* [WORK TO BE COMPLETED]
The reply must reproduce each line below exactly.

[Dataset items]
* * * *
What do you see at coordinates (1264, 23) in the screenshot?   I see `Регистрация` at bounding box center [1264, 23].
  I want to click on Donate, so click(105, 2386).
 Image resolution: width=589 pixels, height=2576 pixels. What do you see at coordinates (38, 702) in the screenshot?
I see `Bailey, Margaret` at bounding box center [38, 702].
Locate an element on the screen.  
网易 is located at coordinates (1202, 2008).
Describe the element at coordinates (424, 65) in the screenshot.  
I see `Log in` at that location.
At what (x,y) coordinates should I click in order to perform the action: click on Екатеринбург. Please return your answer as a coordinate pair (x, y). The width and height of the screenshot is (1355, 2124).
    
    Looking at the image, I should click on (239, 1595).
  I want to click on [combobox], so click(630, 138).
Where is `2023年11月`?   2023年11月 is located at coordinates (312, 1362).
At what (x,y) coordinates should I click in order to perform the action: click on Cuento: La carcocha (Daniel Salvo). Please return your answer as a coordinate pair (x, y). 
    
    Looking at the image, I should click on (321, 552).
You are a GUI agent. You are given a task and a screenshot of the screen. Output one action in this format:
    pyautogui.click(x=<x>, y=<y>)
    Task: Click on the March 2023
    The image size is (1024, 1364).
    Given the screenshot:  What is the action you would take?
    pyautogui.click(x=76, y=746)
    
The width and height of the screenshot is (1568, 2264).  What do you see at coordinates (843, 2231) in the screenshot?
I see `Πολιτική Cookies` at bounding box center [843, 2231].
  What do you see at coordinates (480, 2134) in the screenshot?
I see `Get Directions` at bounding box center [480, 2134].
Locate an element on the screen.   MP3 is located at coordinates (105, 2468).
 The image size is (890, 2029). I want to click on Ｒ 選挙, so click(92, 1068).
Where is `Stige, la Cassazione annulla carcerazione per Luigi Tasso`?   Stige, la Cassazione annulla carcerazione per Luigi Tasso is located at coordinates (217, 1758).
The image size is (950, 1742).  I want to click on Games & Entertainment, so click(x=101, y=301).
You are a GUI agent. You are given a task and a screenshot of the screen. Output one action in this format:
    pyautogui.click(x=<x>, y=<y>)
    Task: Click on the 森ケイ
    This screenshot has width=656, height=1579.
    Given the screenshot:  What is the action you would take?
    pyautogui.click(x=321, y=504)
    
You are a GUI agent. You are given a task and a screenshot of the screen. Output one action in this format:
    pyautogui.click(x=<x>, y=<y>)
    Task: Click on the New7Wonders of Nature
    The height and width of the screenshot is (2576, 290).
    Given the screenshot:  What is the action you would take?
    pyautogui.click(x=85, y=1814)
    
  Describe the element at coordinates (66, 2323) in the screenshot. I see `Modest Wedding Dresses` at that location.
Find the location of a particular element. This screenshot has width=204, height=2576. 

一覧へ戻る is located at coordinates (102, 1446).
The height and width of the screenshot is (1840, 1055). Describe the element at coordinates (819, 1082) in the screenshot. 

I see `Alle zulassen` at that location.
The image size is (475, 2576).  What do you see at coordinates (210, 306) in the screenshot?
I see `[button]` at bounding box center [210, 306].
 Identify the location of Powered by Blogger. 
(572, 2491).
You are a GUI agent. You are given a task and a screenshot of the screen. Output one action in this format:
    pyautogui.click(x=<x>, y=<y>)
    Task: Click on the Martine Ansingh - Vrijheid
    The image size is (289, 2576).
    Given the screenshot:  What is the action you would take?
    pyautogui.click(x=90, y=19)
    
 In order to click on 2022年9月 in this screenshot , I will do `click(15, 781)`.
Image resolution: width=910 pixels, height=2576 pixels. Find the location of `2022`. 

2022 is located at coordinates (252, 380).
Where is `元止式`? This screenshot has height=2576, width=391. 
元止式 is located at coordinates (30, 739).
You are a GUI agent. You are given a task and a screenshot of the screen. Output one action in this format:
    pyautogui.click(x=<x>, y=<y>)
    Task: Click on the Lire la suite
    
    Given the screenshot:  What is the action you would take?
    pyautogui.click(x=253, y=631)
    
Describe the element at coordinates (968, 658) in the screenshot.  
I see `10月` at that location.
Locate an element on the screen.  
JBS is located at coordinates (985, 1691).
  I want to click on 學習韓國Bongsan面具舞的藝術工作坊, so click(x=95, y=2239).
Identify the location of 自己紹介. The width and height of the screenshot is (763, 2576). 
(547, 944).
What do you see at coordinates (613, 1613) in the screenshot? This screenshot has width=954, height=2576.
* * * *
* [EXPECTED ANSWER]
What do you see at coordinates (1264, 23) in the screenshot?   I see `Регистрация` at bounding box center [1264, 23].
  I want to click on Donate, so click(105, 2386).
 Image resolution: width=589 pixels, height=2576 pixels. What do you see at coordinates (38, 702) in the screenshot?
I see `Bailey, Margaret` at bounding box center [38, 702].
Locate an element on the screen.  
网易 is located at coordinates (1202, 2008).
Describe the element at coordinates (424, 65) in the screenshot.  
I see `Log in` at that location.
At what (x,y) coordinates should I click in order to perform the action: click on Екатеринбург. Please return your answer as a coordinate pair (x, y). The width and height of the screenshot is (1355, 2124).
    
    Looking at the image, I should click on (239, 1595).
  I want to click on [combobox], so click(630, 138).
Where is `2023年11月`?   2023年11月 is located at coordinates (312, 1362).
At what (x,y) coordinates should I click in order to perform the action: click on Cuento: La carcocha (Daniel Salvo). Please return your answer as a coordinate pair (x, y). 
    
    Looking at the image, I should click on (321, 552).
You are a GUI agent. You are given a task and a screenshot of the screen. Output one action in this format:
    pyautogui.click(x=<x>, y=<y>)
    Task: Click on the March 2023
    The image size is (1024, 1364).
    Given the screenshot:  What is the action you would take?
    pyautogui.click(x=76, y=746)
    
The width and height of the screenshot is (1568, 2264).  What do you see at coordinates (843, 2231) in the screenshot?
I see `Πολιτική Cookies` at bounding box center [843, 2231].
  What do you see at coordinates (480, 2134) in the screenshot?
I see `Get Directions` at bounding box center [480, 2134].
Locate an element on the screen.   MP3 is located at coordinates (105, 2468).
 The image size is (890, 2029). I want to click on Ｒ 選挙, so click(92, 1068).
Where is `Stige, la Cassazione annulla carcerazione per Luigi Tasso`?   Stige, la Cassazione annulla carcerazione per Luigi Tasso is located at coordinates (217, 1758).
The image size is (950, 1742).  I want to click on Games & Entertainment, so click(x=101, y=301).
You are a GUI agent. You are given a task and a screenshot of the screen. Output one action in this format:
    pyautogui.click(x=<x>, y=<y>)
    Task: Click on the 森ケイ
    This screenshot has width=656, height=1579.
    Given the screenshot:  What is the action you would take?
    pyautogui.click(x=321, y=504)
    
You are a GUI agent. You are given a task and a screenshot of the screen. Output one action in this format:
    pyautogui.click(x=<x>, y=<y>)
    Task: Click on the New7Wonders of Nature
    The height and width of the screenshot is (2576, 290).
    Given the screenshot:  What is the action you would take?
    pyautogui.click(x=85, y=1814)
    
  Describe the element at coordinates (66, 2323) in the screenshot. I see `Modest Wedding Dresses` at that location.
Find the location of a particular element. This screenshot has width=204, height=2576. 

一覧へ戻る is located at coordinates (102, 1446).
The height and width of the screenshot is (1840, 1055). Describe the element at coordinates (819, 1082) in the screenshot. 

I see `Alle zulassen` at that location.
The image size is (475, 2576).  What do you see at coordinates (210, 306) in the screenshot?
I see `[button]` at bounding box center [210, 306].
 Identify the location of Powered by Blogger. 
(572, 2491).
You are a GUI agent. You are given a task and a screenshot of the screen. Output one action in this format:
    pyautogui.click(x=<x>, y=<y>)
    Task: Click on the Martine Ansingh - Vrijheid
    The image size is (289, 2576).
    Given the screenshot:  What is the action you would take?
    pyautogui.click(x=90, y=19)
    
 In order to click on 2022年9月 in this screenshot , I will do `click(15, 781)`.
Image resolution: width=910 pixels, height=2576 pixels. Find the location of `2022`. 

2022 is located at coordinates (252, 380).
Where is `元止式`? This screenshot has height=2576, width=391. 
元止式 is located at coordinates (30, 739).
You are a GUI agent. You are given a task and a screenshot of the screen. Output one action in this format:
    pyautogui.click(x=<x>, y=<y>)
    Task: Click on the Lire la suite
    
    Given the screenshot:  What is the action you would take?
    pyautogui.click(x=253, y=631)
    
Describe the element at coordinates (968, 658) in the screenshot.  
I see `10月` at that location.
Locate an element on the screen.  
JBS is located at coordinates (985, 1691).
  I want to click on 學習韓國Bongsan面具舞的藝術工作坊, so click(x=95, y=2239).
Identify the location of 自己紹介. The width and height of the screenshot is (763, 2576). 
(547, 944).
What do you see at coordinates (613, 1613) in the screenshot? This screenshot has width=954, height=2576.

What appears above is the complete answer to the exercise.